* YOUR GOAL: Among the entries, find the lines with the string "richten" and report them.

[MATERIAL SUPPLIED — start]

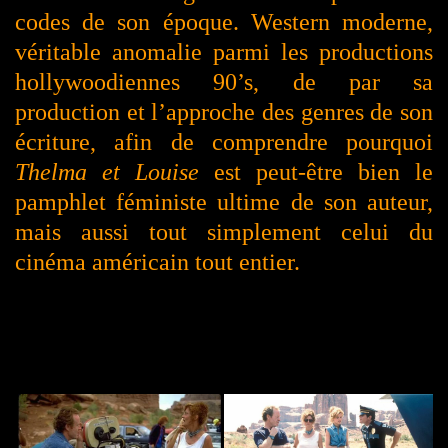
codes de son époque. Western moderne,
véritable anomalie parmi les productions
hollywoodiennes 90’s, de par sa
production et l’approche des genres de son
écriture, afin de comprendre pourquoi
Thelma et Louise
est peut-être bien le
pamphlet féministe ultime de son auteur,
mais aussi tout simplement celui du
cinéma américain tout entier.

[MATERIAL SUPPLIED — finish]
[MATERIAL SUPPLIED — start]

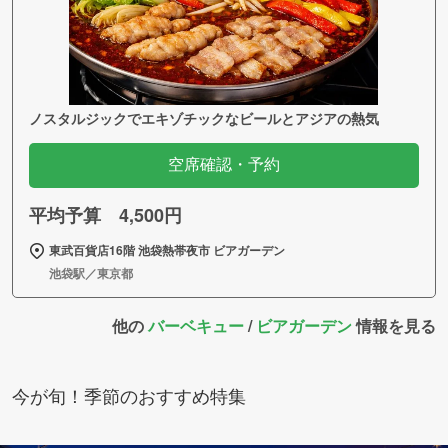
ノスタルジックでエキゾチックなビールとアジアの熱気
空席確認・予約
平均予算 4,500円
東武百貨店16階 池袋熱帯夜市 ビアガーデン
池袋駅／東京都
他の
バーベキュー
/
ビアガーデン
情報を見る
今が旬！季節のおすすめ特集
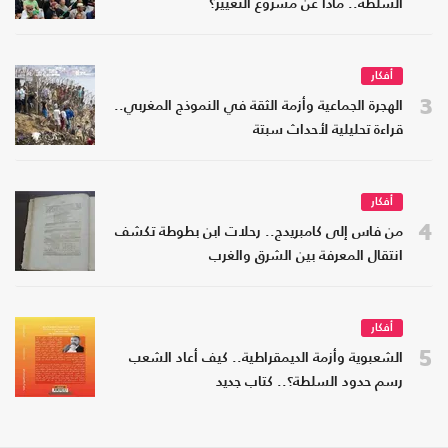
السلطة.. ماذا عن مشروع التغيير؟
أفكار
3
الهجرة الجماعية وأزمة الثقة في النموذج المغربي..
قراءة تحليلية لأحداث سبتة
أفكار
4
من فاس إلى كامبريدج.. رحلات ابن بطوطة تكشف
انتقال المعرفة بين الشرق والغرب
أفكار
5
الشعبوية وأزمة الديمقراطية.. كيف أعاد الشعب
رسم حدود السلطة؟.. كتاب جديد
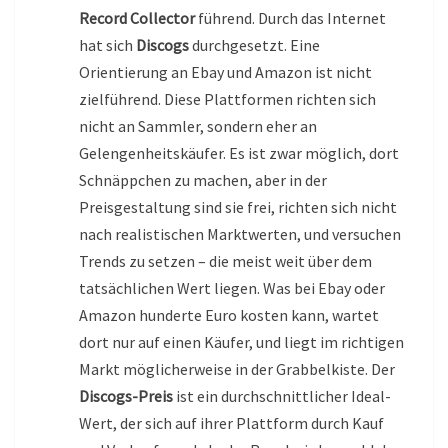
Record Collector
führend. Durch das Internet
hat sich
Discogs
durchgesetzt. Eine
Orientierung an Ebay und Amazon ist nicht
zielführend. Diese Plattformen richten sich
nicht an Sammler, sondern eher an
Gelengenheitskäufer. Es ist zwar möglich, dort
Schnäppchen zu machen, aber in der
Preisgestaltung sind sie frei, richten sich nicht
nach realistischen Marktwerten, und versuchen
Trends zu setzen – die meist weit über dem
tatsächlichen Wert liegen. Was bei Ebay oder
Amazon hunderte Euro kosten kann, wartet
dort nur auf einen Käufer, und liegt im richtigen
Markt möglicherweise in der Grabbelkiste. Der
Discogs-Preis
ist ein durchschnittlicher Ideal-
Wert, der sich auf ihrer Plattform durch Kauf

[MATERIAL SUPPLIED — finish]
[MATERIAL SUPPLIED — start]

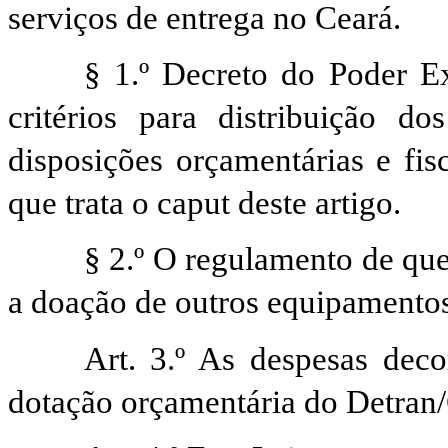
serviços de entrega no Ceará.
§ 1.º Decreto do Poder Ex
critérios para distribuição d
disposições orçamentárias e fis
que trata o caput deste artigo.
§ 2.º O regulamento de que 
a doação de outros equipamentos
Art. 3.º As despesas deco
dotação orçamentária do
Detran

[MATERIAL SUPPLIED — finish]

* RESULT OF THIS TASK:
zielführend. Diese Plattformen richten sich
Preisgestaltung sind sie frei, richten sich nicht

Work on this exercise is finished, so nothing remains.